5. Luiz Gonzaga, “Algodão” (1959) – o forró é o palco para um canto rural submisso do rei do baião: “Quando chega o tempo rico da colheira/ trabalhador vendo a fortuna se deleita/ chama a famia e sai pelo roçado vai/ cantando alegre, ai, ai, ai, ai, ai/ sertanejo do norte/ vamos plantar algodão/ ouro branco que faz nosso povo feliz/ que tanto enriquece o país/ o progresso do nosso sertão”.

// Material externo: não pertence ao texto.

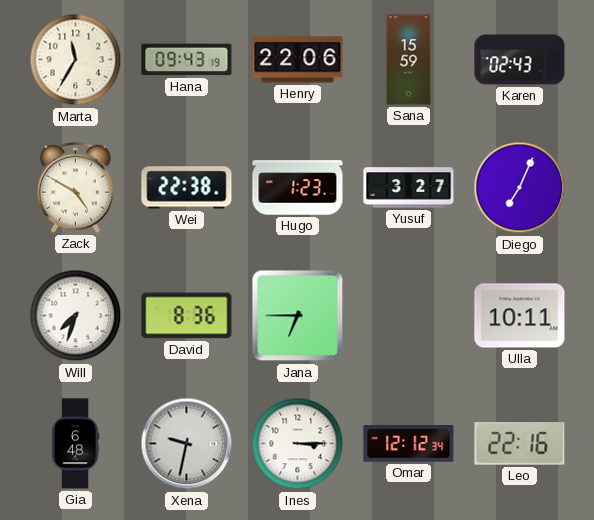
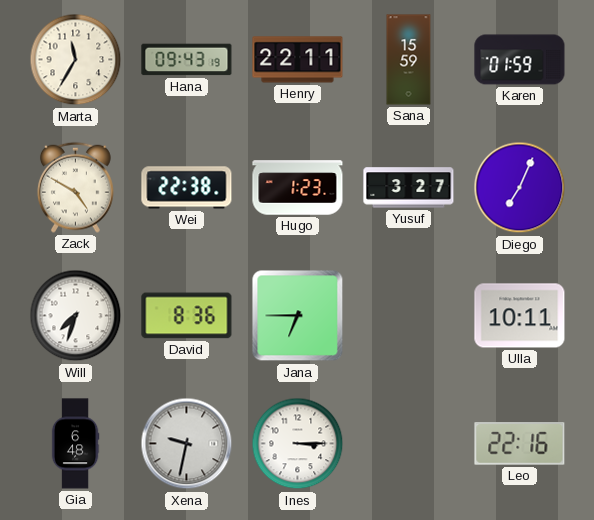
Henry: 22:06 -> 22:11
Karen: 02:43 -> 01:59
Omar: 12:12 -> none
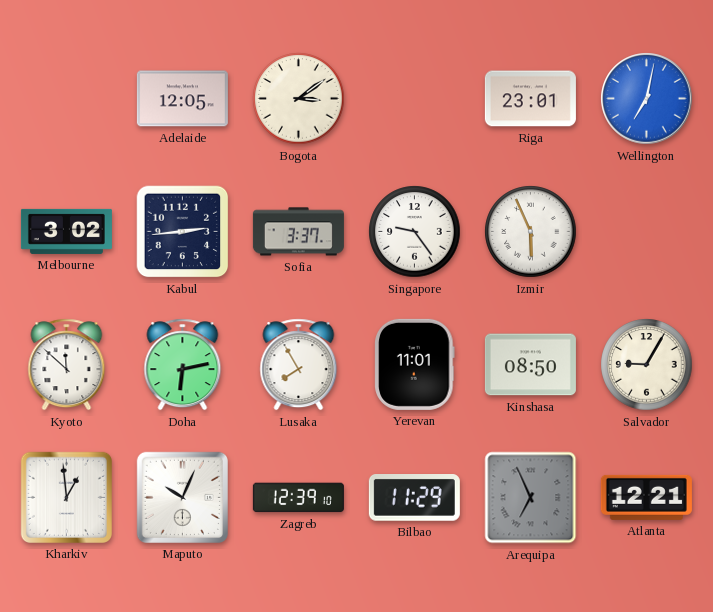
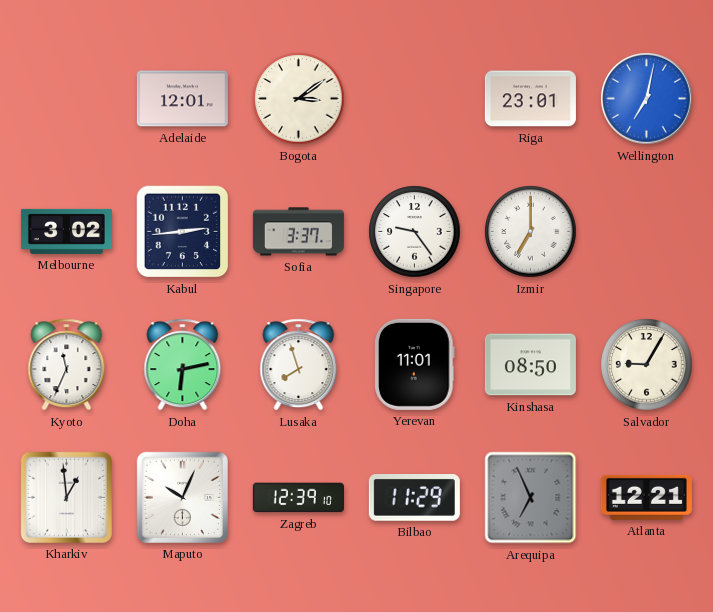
Adelaide: 12:05 -> 12:01
Izmir: 5:56 -> 7:00
Kyoto: 11:52 -> 11:34
Lusaka: 7:55 -> 7:57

6. Jorge Ben, “África Brasil (Zumbi)” (1976) – na versão heavy-funk-rock do mesmo “Zumbi” de dois anos antes, Jorge acrescenta alguns versos e reivindica um futuro próximo, simultâneo à critica de um cruel presente aparentemente perpétuo: “Eu quero ver o que vai acontececer/ eu quero ver o que vai acontecer/ eu quero ver o que vai acontecer quando Zumbi chegar”.
7. Dorival Caymmi, “Retirantes” (1975) – A abertura da telenovela global Escrava Isaura pintava retrato de tintas bem mais fortes do que o título fazia supor: “Vida de negro é difícil/ é difícil como o quê/ (…) eu quero morrer de açoite/ se tu, negra, me deixar”.
8. Trio de Ouro, “Pescaria (Canoeiro)” (1944) – um dos muitos cantos de pescadores de Caymmi, em interpretação do trio de Dalva de Oliveira e Herivelto Martins – e Nilo Chagas, vocalista negro de que a história se esqueceu com maior facilidade que aos outros dois.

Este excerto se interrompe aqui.